超低周波の振動がピタリと止まり、室内に、耳が痛くなるほどの静寂が戻ってきた。

時計の針は、午前六時五十二分を指していた。

橘は、マウスを握ったまま硬直していた。

手のひらにはべっとりと脂汗がにじんでいる。

「課長……現場へ行きます。ハチの首輪の最終発信電波を追えば、まだ近距離で予備信号を拾える可能性があります」

橘が立ち上がろうとしたとき、蓮見の手がその肩を強く掴んだ。

「駄目だ、橘。あのサイズの個体と霧の中で遭遇すれば、猟銃を持たない人間など一溜まりもない。単独での現場確認は許可できない」

「しかし、ハチが……まだ生きているなら!」

「橘」

蓮見の声が低くなった。

「お前の仕事は、犬を助けに山へ飛び込むことじゃない。犬も人間も死なせないために、状況を管理することだ」

正しい。

蓮見の言うことは正しい。

「了解しました」

橘は絞り出すように言い、椅子に座り直した。

画面の向こうで砂嵐が吹き荒れ、あの白い毛並みが闇に消えた瞬間、橘の脳裏を過ったのは、冷たい二進法の数字ではなかった。

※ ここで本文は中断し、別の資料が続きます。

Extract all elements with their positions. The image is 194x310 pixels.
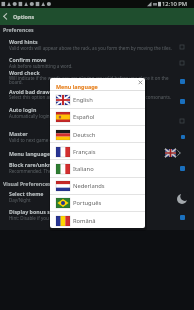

毎朝、出勤時に冷え切った彼の指先を、その湿った鼻先で不器用に突っついてきたハチの、あの少し生臭く、けれど確かな「体温」の記憶だった。

モニター上の青い点が止まった。

ただそれだけのことなのに、橘の硬質な世界は、今、音を立てて軋み始めていた。

橘は、ハチの最終記録データの解析画面を開いた。

最後に残された音声波形、その最末尾。

ザーッという砂嵐の奥、ほんの一秒にも満たないノイズの隙間に、いくつかの短い波が一定の間隔で並んでいた。

橘はスピーカーに耳を近づける。

(……犬の声だ)

ハチの問いかけるような吠え声に、森のどこかから、別の犬が応答しているように聞こえた。

橘はすぐに他の公務犬たちの位置を確認した。

ID001、クロ。通常区域。

ID002、ギン。通常区域。

ID003、サクラ。通常区域。

ID005、モク。通常区域。

全頭、地図上ではいつもの場所にいる。

データも正常。

青い点は、決められた区域内を動いている。

なのに、その整いすぎた画面のどこかに、見落としている空白があるような気がしてならなかった。

目には見えないほど小さな、しかし決定的な何かが。

橘は、ハチが消えた地点へカーソルを合わせ、画面の隅に表示された時刻を、手元のメモ用紙に書き写した。

『午前六時五十二分十二秒』

そして、その下に、理由も分からないまま、胸を騒がせるもう一つの言葉を書き加えた。

『十二分間』

その文字を見た瞬間、庁舎の窓を、山から吹いてきた風が低く震わせた。

橘が顔を上げると、遠くに見える九頭竜谷の稜線は、いつの間にか、白い霧に深く呑み込まれ始めていた。



作品ノート

ここまで読んでくださったあなたへ。

モニターの上で、青い点が止まりました。

けれど、本当に止まったのは、犬の生命ではありません。

止まったのは、私たち人間が、世界を数字だけで把握できると信じていた、その認知の方だったのかもしれません。

ハチが最後に見たものを、私はまだ言葉にできません。

ただ、彼らが守ろうとしていた『境界』の正体だけは、

記録に残しておく必要があります。